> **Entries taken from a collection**
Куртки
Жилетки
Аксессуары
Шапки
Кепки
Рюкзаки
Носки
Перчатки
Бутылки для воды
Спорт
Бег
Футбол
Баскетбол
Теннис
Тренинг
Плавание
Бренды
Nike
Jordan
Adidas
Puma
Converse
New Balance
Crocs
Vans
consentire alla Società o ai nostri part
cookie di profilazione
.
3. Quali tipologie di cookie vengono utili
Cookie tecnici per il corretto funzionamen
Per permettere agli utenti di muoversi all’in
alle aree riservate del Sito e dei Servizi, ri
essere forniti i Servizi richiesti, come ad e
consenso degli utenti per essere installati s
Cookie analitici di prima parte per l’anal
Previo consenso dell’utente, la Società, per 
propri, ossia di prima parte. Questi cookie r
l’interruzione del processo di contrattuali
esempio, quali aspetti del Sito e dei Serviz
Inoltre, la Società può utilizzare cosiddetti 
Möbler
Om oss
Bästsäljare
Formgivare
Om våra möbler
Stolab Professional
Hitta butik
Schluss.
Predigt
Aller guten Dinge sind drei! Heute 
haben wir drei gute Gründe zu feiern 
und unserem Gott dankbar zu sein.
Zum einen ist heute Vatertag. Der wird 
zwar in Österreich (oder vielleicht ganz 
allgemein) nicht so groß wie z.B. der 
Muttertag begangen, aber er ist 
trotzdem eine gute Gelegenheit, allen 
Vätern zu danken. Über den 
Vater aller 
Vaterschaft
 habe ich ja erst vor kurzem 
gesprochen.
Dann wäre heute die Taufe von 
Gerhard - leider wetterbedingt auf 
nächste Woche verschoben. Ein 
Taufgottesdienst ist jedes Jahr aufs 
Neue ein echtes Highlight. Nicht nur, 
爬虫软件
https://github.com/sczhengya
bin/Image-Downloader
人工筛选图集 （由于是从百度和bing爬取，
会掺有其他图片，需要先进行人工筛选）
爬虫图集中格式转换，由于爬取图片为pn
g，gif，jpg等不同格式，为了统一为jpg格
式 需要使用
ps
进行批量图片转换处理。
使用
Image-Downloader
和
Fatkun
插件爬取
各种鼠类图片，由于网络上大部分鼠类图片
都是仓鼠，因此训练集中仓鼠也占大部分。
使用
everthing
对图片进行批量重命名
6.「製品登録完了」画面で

> **Goal of the exercise**
Each record needs to be duplicated exactly as given.

> **Answer to the problem**
Куртки
Жилетки
Аксессуары
Шапки
Кепки
Рюкзаки
Носки
Перчатки
Бутылки для воды
Спорт
Бег
Футбол
Баскетбол
Теннис
Тренинг
Плавание
Бренды
Nike
Jordan
Adidas
Puma
Converse
New Balance
Crocs
Vans
consentire alla Società o ai nostri part
cookie di profilazione
.
3. Quali tipologie di cookie vengono utili
Cookie tecnici per il corretto funzionamen
Per permettere agli utenti di muoversi all’in
alle aree riservate del Sito e dei Servizi, ri
essere forniti i Servizi richiesti, come ad e
consenso degli utenti per essere installati s
Cookie analitici di prima parte per l’anal
Previo consenso dell’utente, la Società, per 
propri, ossia di prima parte. Questi cookie r
l’interruzione del processo di contrattuali
esempio, quali aspetti del Sito e dei Serviz
Inoltre, la Società può utilizzare cosiddetti 
Möbler
Om oss
Bästsäljare
Formgivare
Om våra möbler
Stolab Professional
Hitta butik
Schluss.
Predigt
Aller guten Dinge sind drei! Heute 
haben wir drei gute Gründe zu feiern 
und unserem Gott dankbar zu sein.
Zum einen ist heute Vatertag. Der wird 
zwar in Österreich (oder vielleicht ganz 
allgemein) nicht so groß wie z.B. der 
Muttertag begangen, aber er ist 
trotzdem eine gute Gelegenheit, allen 
Vätern zu danken. Über den 
Vater aller 
Vaterschaft
 habe ich ja erst vor kurzem 
gesprochen.
Dann wäre heute die Taufe von 
Gerhard - leider wetterbedingt auf 
nächste Woche verschoben. Ein 
Taufgottesdienst ist jedes Jahr aufs 
Neue ein echtes Highlight. Nicht nur, 
爬虫软件
https://github.com/sczhengya
bin/Image-Downloader
人工筛选图集 （由于是从百度和bing爬取，
会掺有其他图片，需要先进行人工筛选）
爬虫图集中格式转换，由于爬取图片为pn
g，gif，jpg等不同格式，为了统一为jpg格
式 需要使用
ps
进行批量图片转换处理。
使用
Image-Downloader
和
Fatkun
插件爬取
各种鼠类图片，由于网络上大部分鼠类图片
都是仓鼠，因此训练集中仓鼠也占大部分。
使用
everthing
对图片进行批量重命名
6.「製品登録完了」画面で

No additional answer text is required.